▸ **WHAT YOU WILL DO**
Find the line containing "的にはプラスになる確率が高いです。" in the entries below. Restate it and each line after it, word for word, up to and including the line containing "フルで入っている20代前半の後輩がいました。".

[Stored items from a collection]
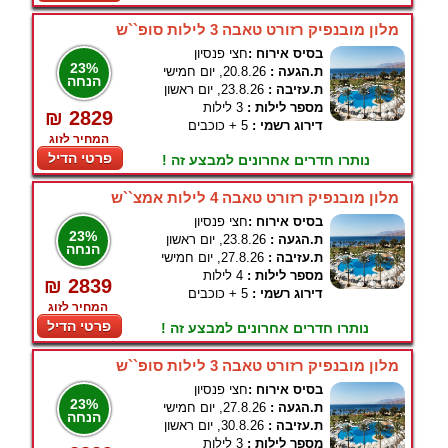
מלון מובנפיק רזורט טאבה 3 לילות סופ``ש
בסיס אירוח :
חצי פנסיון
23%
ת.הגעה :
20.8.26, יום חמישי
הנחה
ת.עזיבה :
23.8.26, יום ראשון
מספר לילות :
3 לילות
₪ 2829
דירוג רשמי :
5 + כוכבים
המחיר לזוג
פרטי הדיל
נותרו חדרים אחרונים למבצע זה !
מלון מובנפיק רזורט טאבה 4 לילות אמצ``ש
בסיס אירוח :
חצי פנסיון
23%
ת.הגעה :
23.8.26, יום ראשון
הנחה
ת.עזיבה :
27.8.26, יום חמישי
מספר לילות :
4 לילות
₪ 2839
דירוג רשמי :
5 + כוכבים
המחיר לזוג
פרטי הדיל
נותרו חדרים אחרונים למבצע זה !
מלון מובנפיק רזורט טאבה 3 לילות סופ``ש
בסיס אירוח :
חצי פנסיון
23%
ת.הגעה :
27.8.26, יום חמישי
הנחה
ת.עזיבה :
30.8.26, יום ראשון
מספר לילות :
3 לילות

---

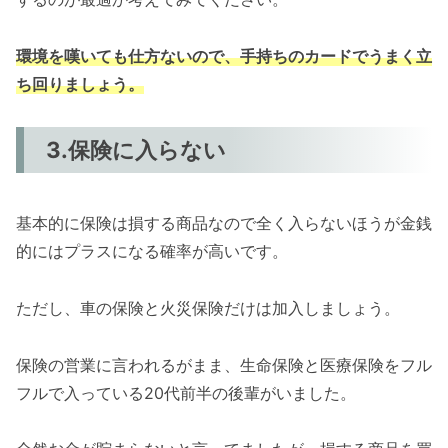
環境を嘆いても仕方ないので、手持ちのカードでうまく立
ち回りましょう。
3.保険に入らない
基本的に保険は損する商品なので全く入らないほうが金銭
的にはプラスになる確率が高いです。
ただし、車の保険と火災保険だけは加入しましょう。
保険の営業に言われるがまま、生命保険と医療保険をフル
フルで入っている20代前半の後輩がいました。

▸ **SOLUTION TO THIS EXERCISE**
的にはプラスになる確率が高いです。
ただし、車の保険と火災保険だけは加入しましょう。
保険の営業に言われるがまま、生命保険と医療保険をフル
フルで入っている20代前半の後輩がいました。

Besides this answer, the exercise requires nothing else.